Catchwords: Professional negligence - delay and default in preparation - inability to medically examine Plaintiff - dismissal of proceedings not justified
Legislation Cited: Section 67 of the Civil Procedure Act 2003
Cases Cited: Watts v Rake (1960) 108 CLR 158
Purkess v Crittenden (1965) 114 CLR 164
Batistatos v Roads and Traffic Authority of New South Wales [2006] HCA 27; (2006) 226 CLR 256
Texts Cited: Dorland's Illustrated Medical Dictionary, 30th Edition
Category:Principal judgment
Parties: Jennette DAVIDSON
Michael STENING
Representation: Mr DE Graham (Plaintiff)
Ms J Lonegran (Defendant)
Monaco Solicitors (Plaintiff)
Colin Biggers & Paisley (Defendant)
File Number(s):2009/297423

Judgment

  1. RS HULME J: On 17 February 2009 Mrs Davidson commenced proceedings alleging professional negligence against the Defendant, an orthopaedic surgeon. The Statement of Claim, together with a report on liability by an orthopaedic and accident surgeon, Mr Sydney Nade, was served in March 2009.

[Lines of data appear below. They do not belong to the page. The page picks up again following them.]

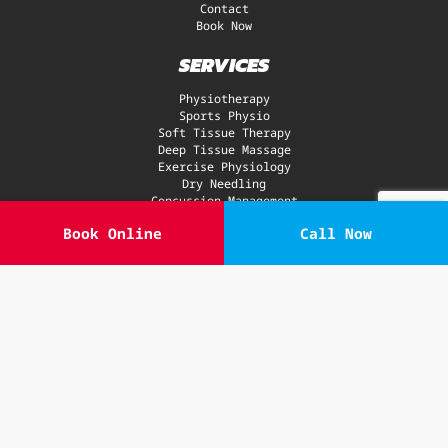
Contact
Book Now
SERVICES
Physiotherapy
Sports Physio
Soft Tissue Therapy
Deep Tissue Massage
Exercise Physiology
Dry Needling
Concussion Management
Gym
Book Online
Call Now
Recovery Zone
GLA:D® Program
CONDITIONS
Neck
Back Pain
Sports Injuries
Ankle & Knee
Hip & Shoulder
Elbows, Wrists & Hands
ACL Injury
Sciatica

  1. On 29 April 2010 Mrs Davidson died. On 9 February 2011 pursuant to leave given by the Registrar, an Amended Statement of Claim wherein the Plaintiff's widower was substituted as the Plaintiff was filed. On 1 March 2011 the Notice of Motion which is the inspiration for these reasons was filed. The Notice of Motion seeks that the proceedings:-

(i) Be dismissed for want of due despatch pursuant to UCPR 12.7;
(ii) Be dismissed pursuant to Rule 31.36.3 of the UCPR for failure to serve expert reports complying with Rule 31.36.1;
(iii) Be dismissed pursuant to Rule 23.9 of the UCPR for failure to attend for medical examination to permit assessment of damages; and/or
(iv) Be permanently stayed pursuant to Section 67 of the Civil Procedure Act 2005 for failure to attend for medical examination.
  1. The number of bases upon which relief is sought together with the number of events which preceded Mrs Davidson's death require some chronology of events.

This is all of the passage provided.